Re: Are we there yet? Are we there yet? #dna


At the risk of complicating the business of figuring out family trees, I must
point out that not everyone has (or had) eight great-grandparents. My
parents were first cousins, as were my maternal grandparents: my mother's
mother was a younger sister of my father's father (they were full, not half,
siblings), and my maternal grandmother's mother was a sister of my maternal
grandfather's father (also full siblings). My paternal grandmother was
unrelated to my other three grandparents, and to the best of my knowledge, my
maternal grandfather's mother was unrelated to her husband prior to their
marriage. Result? I had six great-grandparents: my paternal grandmother's
parents (2), my paternal grandfather's and maternal grandmother's parents (2,
not 4), and my maternal grandfather's parents (2).

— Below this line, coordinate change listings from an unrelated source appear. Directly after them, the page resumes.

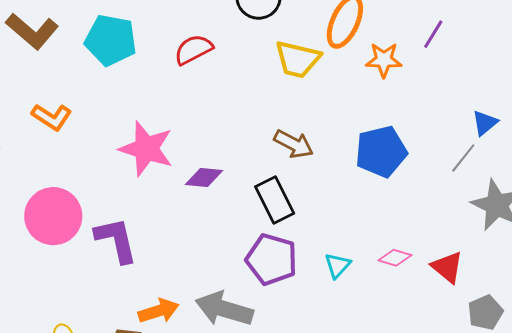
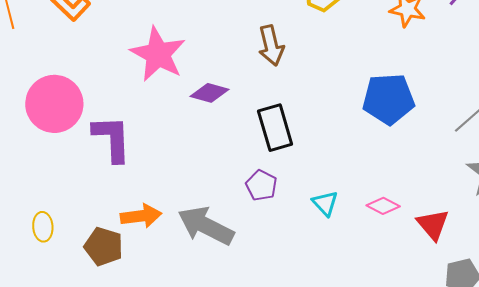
brown arrow: (294, 144) -> (271, 46), moved, turned 39
purple pentagon: (272, 259) -> (261, 185), size x0.6
cyan triangle: (337, 265) -> (325, 203), turned -36

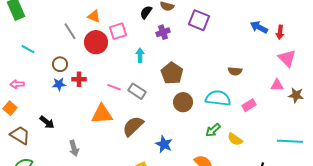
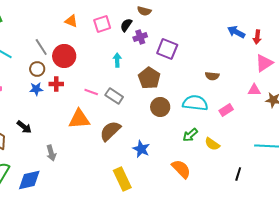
black semicircle: (146, 12) -> (126, 25), moved
purple square: (199, 20) -> (167, 49), moved
gray line: (70, 31) -> (41, 47), moved
pink square: (118, 31) -> (102, 24), moved
red circle: (96, 42) -> (64, 56), moved
pink triangle: (287, 58) -> (264, 63), turned 42

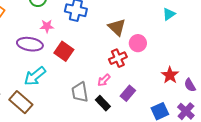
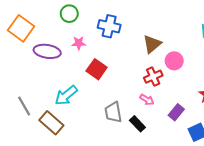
brown triangle: (117, 27) -> (152, 44), turned 36
purple ellipse: (30, 44) -> (47, 51), moved
pink arrow: (104, 80) -> (147, 100), moved, turned -104
purple rectangle: (128, 93) -> (176, 112), moved

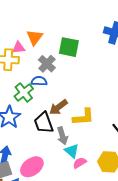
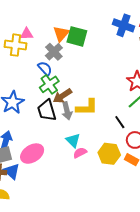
orange triangle: (35, 37) -> (61, 34), moved
blue semicircle: (39, 81) -> (45, 68), turned 42
green cross: (24, 93) -> (49, 84), moved
gray arrow: (62, 136) -> (67, 111), moved

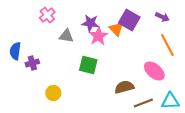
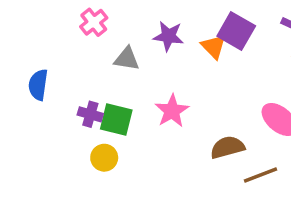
pink star: (98, 36) -> (172, 111), moved
purple cross: (32, 63) -> (90, 114), moved, turned 32
green square: (88, 65) -> (116, 119), moved

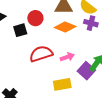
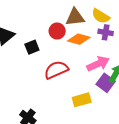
red circle: (35, 18) -> (57, 31), moved
pink arrow: (67, 57) -> (98, 64), moved, size x1.5

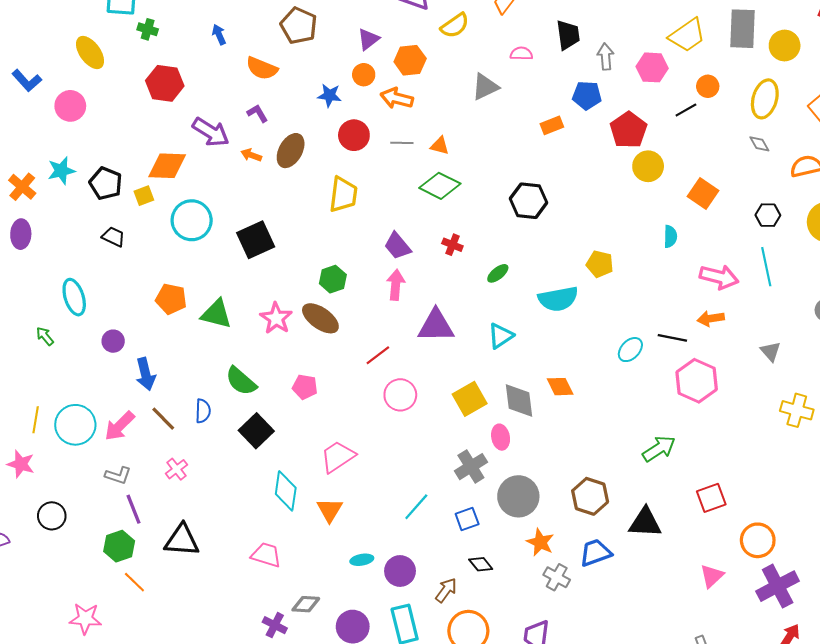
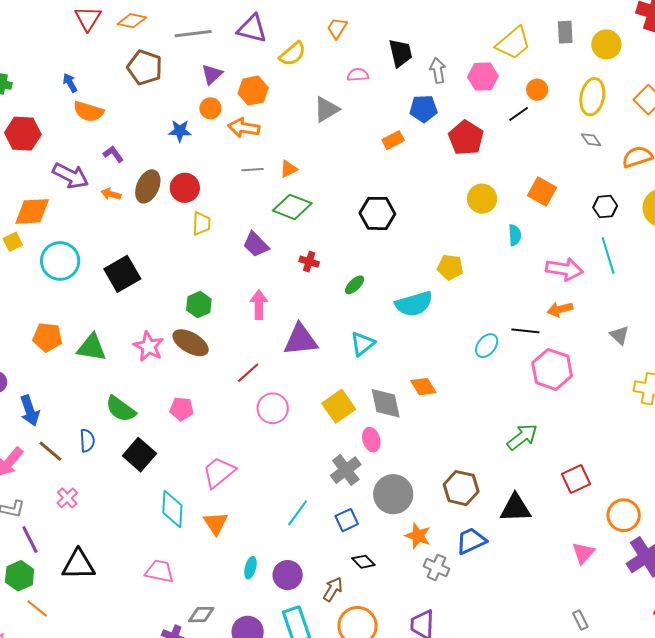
gray rectangle: (743, 29) -> (565, 32), size x0.6
orange semicircle: (262, 68) -> (88, 111), moved
red circle: (354, 135) -> (185, 188), moved
orange triangle: (440, 146) -> (289, 169), turned -36
yellow circle: (648, 166) -> (482, 199), moved
yellow trapezoid: (343, 195) -> (201, 224), size x0.7
purple trapezoid: (398, 246) -> (256, 245), moved
cyan ellipse: (362, 560) -> (250, 568), turned -60

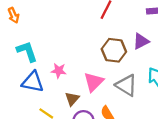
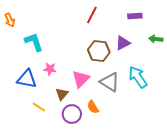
cyan L-shape: (27, 51) -> (34, 42), moved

It may sound trite and picky of me to mention that set of relationships, but
in Central and Eastern European families of earlier years, first-cousin
marriages were more common than many of us think. Jewish tradition certainly
didn't preclude such unions (in fact, I believe they were encouraged), and
people forced by such factors as edict, climate, finances and a lack of easy
means of communication and transportation (i.e. planes, trains and
automobiles) to live only in certain areas might find it difficult to seek
partners (or spouses for their children) elsewhere. If they came >from large
families (like mine) whose children tended to be hardy and long-lived, they
might at some point find that many of the people they knew were related to
them in some way anyway!

In the United States, first-cousin marriage is permitted in some states but
not others; yes, it was quite legal in my parents' case as well as my
mother's parents'. And no, I am not a medical anomaly, although the Red
Cross says I have the world's rarest red-cell factor. (A colleague of mine,
who's a bit of a wag, says I have a family tree that doesn't branch!)